**What to produce:** Make an exact copy of all the data, pictures excluded.
========================================================================
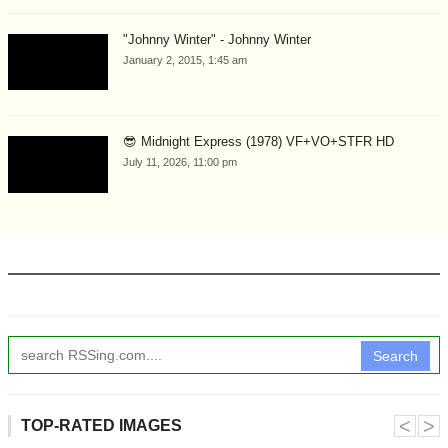
"Johnny Winter" - Johnny Winter
January 2, 2015, 1:45 am
😎 Midnight Express (1978) VF+VO+STFR HD
July 11, 2026, 11:00 pm
Search
˂
˃
TOP-RATED IMAGES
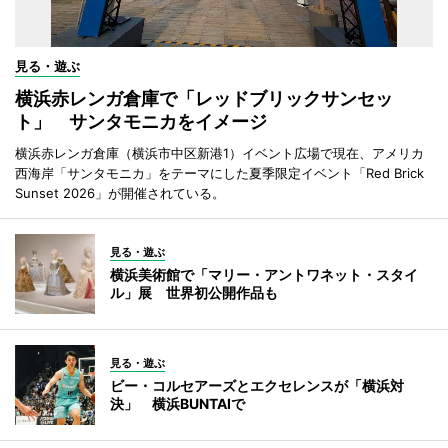
見る・遊ぶ
横浜赤レンガ倉庫で「レッドブリックサンセッ
ト」 サンタモニカをイメージ
横浜赤レンガ倉庫（横浜市中区新港1）イベント広場で現在、アメリカ
西海岸「サンタモニカ」をテーマにした夏季限定イベント「Red Brick
Sunset 2026」が開催されている。
見る・遊ぶ
横浜美術館で「マリー・アントワネット・スタイ
ル」展 世界初公開作品も
見る・遊ぶ
ビー・コルセアーズとエクセレンスが「横浜対
決」 横浜BUNTAIで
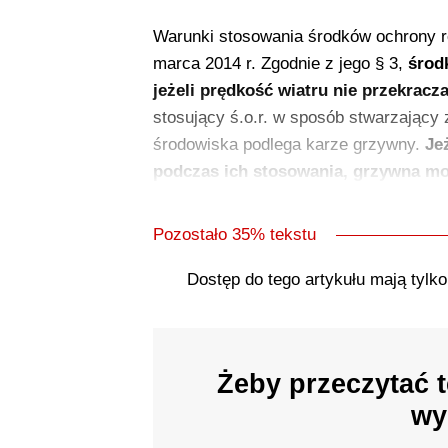
Warunki stosowania środków ochrony roś
marca 2014 r. Zgodnie z jego § 3,
środk
jeżeli prędkość wiatru nie przekracza
stosujący ś.o.r. w sposób stwarzający z
środowiska podlega karze grzywny.
Je
podczas ich stosowania, grzywna moż
Pozostało 35% tekstu
Dostęp do tego artykułu mają tylk
Żeby przeczytać t
wy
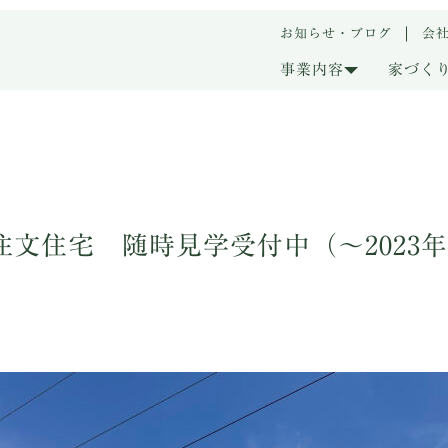
お知らせ・ブログ
会
事業内容
家づく
文住宅 随時見学受付中（～2023年1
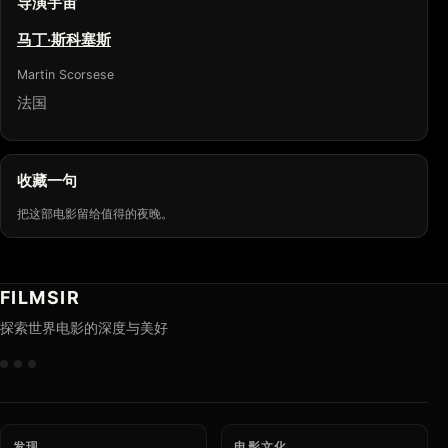
导演宇宙
马丁·斯科塞斯
Martin Scorsese
法国
收藏一句
把这部电影留给值得的夜晚。
FILMSIR
探索世界电影的深度与美好
发现
电影文化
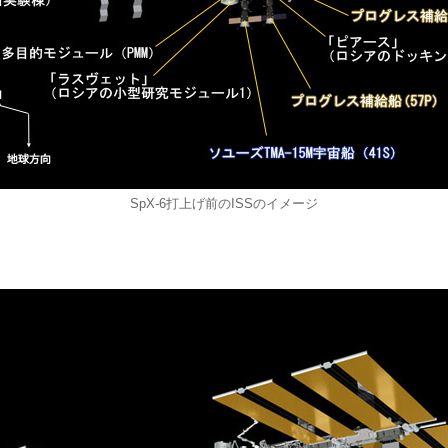
SpX-6打上げ前のISSのイメージ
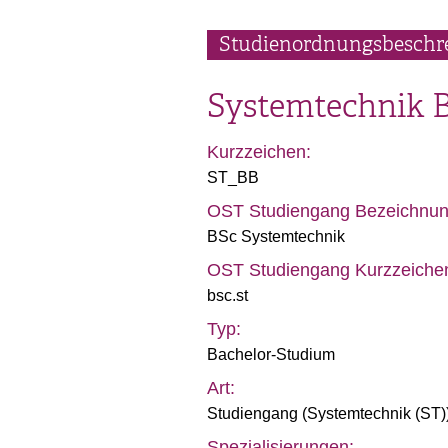
Studienordnungsbeschr
Systemtechnik 
Kurzzeichen:
ST_BB
OST Studiengang Bezeichnun
BSc Systemtechnik
OST Studiengang Kurzzeiche
bsc.st
Typ:
Bachelor-Studium
Art:
Studiengang (
Systemtechnik (ST)
Spezialisierungen:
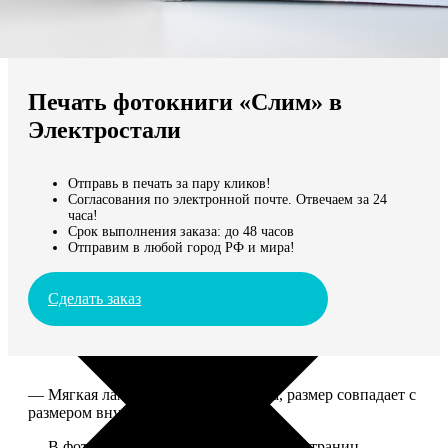
Не нашли Ваш город?
Мы доставляем по всему миру
Печать фотокниги «Слим» в
Продолжить без города
Электростали
Отправь в печать за пару кликов!
Согласования по электронной почте. Отвечаем за 24
часа!
Срок выполнения заказа: до 48 часов
Отправим в любой город РФ и мира!
Сделать заказ
— Мягкая ламинированная обложка, размер совпадает с
размером внутреннего блока.
— В фотокниге может быть от 10 до 50 страниц.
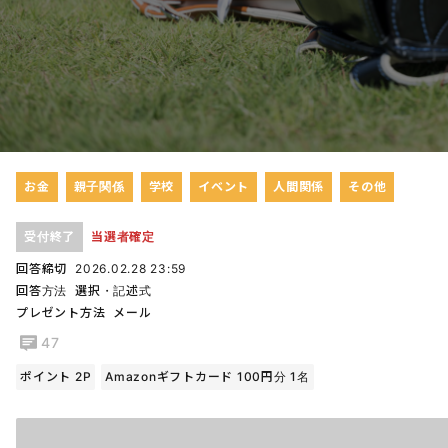
お金
親子関係
学校
イベント
人間関係
その他
受付終了
当選者確定
回答締切
2026.02.28 23:59
回答方法
選択・記述式
プレゼント方法
メール
47
ポイント 2P
Amazonギフトカード 100円分 1名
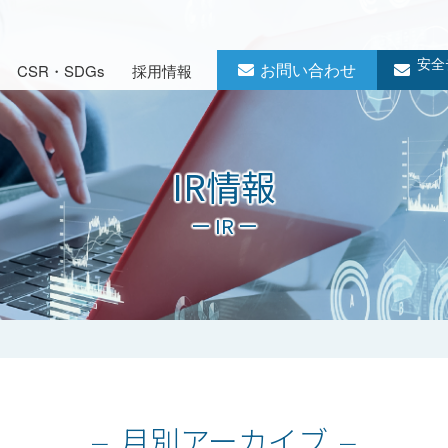
安全
お問い合わせ
CSR・SDGs
採用情報
IR情報
ー IR ー
月別アーカイブ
========================================================================
**Task answer:**
"Johnny Winter" - Johnny Winter
January 2, 2015, 1:45 am
😎 Midnight Express (1978) VF+VO+STFR HD
July 11, 2026, 11:00 pm
Search
˂
˃
TOP-RATED IMAGES
見る・遊ぶ
横浜赤レンガ倉庫で「レッドブリックサンセッ
ト」 サンタモニカをイメージ
横浜赤レンガ倉庫（横浜市中区新港1）イベント広場で現在、アメリカ
西海岸「サンタモニカ」をテーマにした夏季限定イベント「Red Brick
Sunset 2026」が開催されている。
見る・遊ぶ
横浜美術館で「マリー・アントワネット・スタイ
ル」展 世界初公開作品も
見る・遊ぶ
ビー・コルセアーズとエクセレンスが「横浜対
決」 横浜BUNTAIで
Warunki stosowania środków ochrony roś
marca 2014 r. Zgodnie z jego § 3,
środk
jeżeli prędkość wiatru nie przekracza
stosujący ś.o.r. w sposób stwarzający z
środowiska podlega karze grzywny.
Je
podczas ich stosowania, grzywna moż
Pozostało 35% tekstu
Dostęp do tego artykułu mają tylk
Żeby przeczytać t
wy
お知らせ・ブログ
会
事業内容
家づく
文住宅 随時見学受付中（～2023年1
导演宇宙
马丁·斯科塞斯
Martin Scorsese
法国
收藏一句
把这部电影留给值得的夜晚。
FILMSIR
探索世界电影的深度与美好
发现
电影文化
SpX-6打上げ前のISSのイメージ
Studienordnungsbeschr
Systemtechnik 
Kurzzeichen:
ST_BB
OST Studiengang Bezeichnun
BSc Systemtechnik
OST Studiengang Kurzzeiche
bsc.st
Typ:
Bachelor-Studium
Art:
Studiengang (
Systemtechnik (ST)
Spezialisierungen:
Не нашли Ваш город?
Мы доставляем по всему миру
Печать фотокниги «Слим» в
Продолжить без города
Электростали
Отправь в печать за пару кликов!
Согласования по электронной почте. Отвечаем за 24
часа!
Срок выполнения заказа: до 48 часов
Отправим в любой город РФ и мира!
Сделать заказ
— Мягкая ламинированная обложка, размер совпадает с
размером внутреннего блока.
— В фотокниге может быть от 10 до 50 страниц.
お金
親子関係
学校
イベント
人間関係
その他
受付終了
当選者確定
回答締切
2026.02.28 23:59
回答方法
選択・記述式
プレゼント方法
メール
47
ポイント 2P
Amazonギフトカード 100円分 1名
安全
お問い合わせ
CSR・SDGs
採用情報
IR情報
ー IR ー
月別アーカイブ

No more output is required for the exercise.